9. The dry lubrication control system based on AI self-learning operation according to claim 1, characterized in that: The system also includes: The valve control reconfiguration module calls the adjusted oil supply interval in the lubrication oil supply interval configuration sequence, forms the opening sequence according to the correspondence between the lubrication point and the solenoid valve and the distribution valve, corrects the position of inconsistent oil supply interval sorting, extends the position of the unstable interval, and generates dry oil lubrication control results by comparing the actual and target flow changes. The dry oil lubrication control results include flow deviation position, flow matching status, and valve control execution status.
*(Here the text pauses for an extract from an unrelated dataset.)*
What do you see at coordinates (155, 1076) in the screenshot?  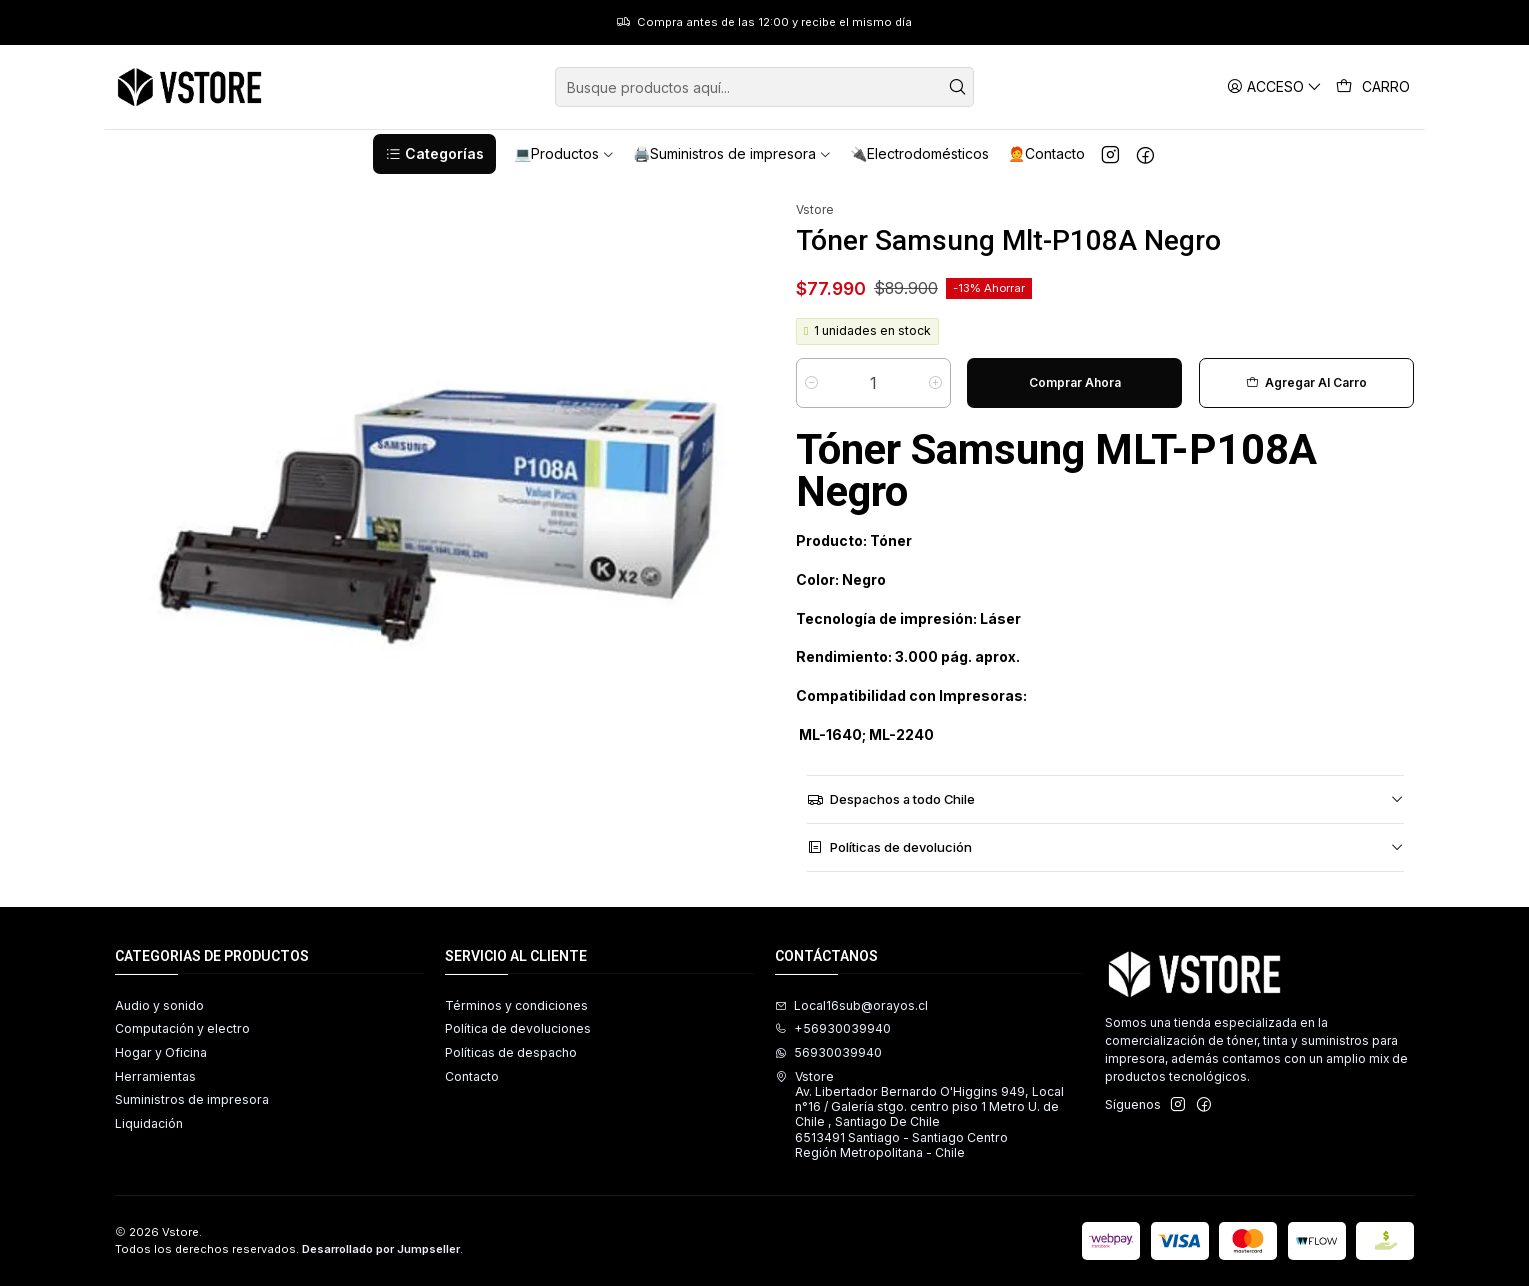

10. The dry lubrication control system based on AI self-learning operation according to claim 9, characterized in that: The valve-controlled reconfiguration module includes: The valve sequence arrangement submodule calls the adjusted oil supply interval of each lubrication point in the lubrication oil supply interval configuration sequence, obtains the preset control correspondence between each lubrication point and the dry oil pump outlet solenoid valve and distribution valve, associates the corresponding solenoid valve and distribution valve according to the oil supply interval sequence, arranges the opening order of each valve to form the valve control opening sequence, compares the oil supply interval sorting with the valve control opening sequence, adjusts the positions with inconsistent sequences to the corresponding lubrication point oil supply sequence, and generates the valve opening sequence. The interval extension submodule reads the opening time interval of adjacent solenoid valves and distribution valves after adjustment based on the valve opening sequence, collects the corresponding time interval of continuous and stable opening of each valve during the operation of the dry oil lubrication device, organizes it into a preset stable interval, compares the opening time interval of each adjacent valve with the corresponding preset stable interval, and extends the position that is less than the lower limit of the stable interval item by item according to the subsequent valve sequence, while keeping the original opening time of the remaining positions to obtain a stable valve control timing sequence. The flow verification submodule calls the stable valve control timing, collects the actual flow rate change of lubricating oil delivery according to the delayed opening time of each valve, obtains the target flow rate change corresponding to the oil supply demand of each lubrication point, compares the actual flow rate and the target flow rate point by point according to the same opening time, and judges whether the change direction and change magnitude are consistent. The time point where the direction or magnitude is inconsistent is registered as the flow deviation position, associated with the valve number, lubrication point number and opening time, and generates dry oil lubrication control result.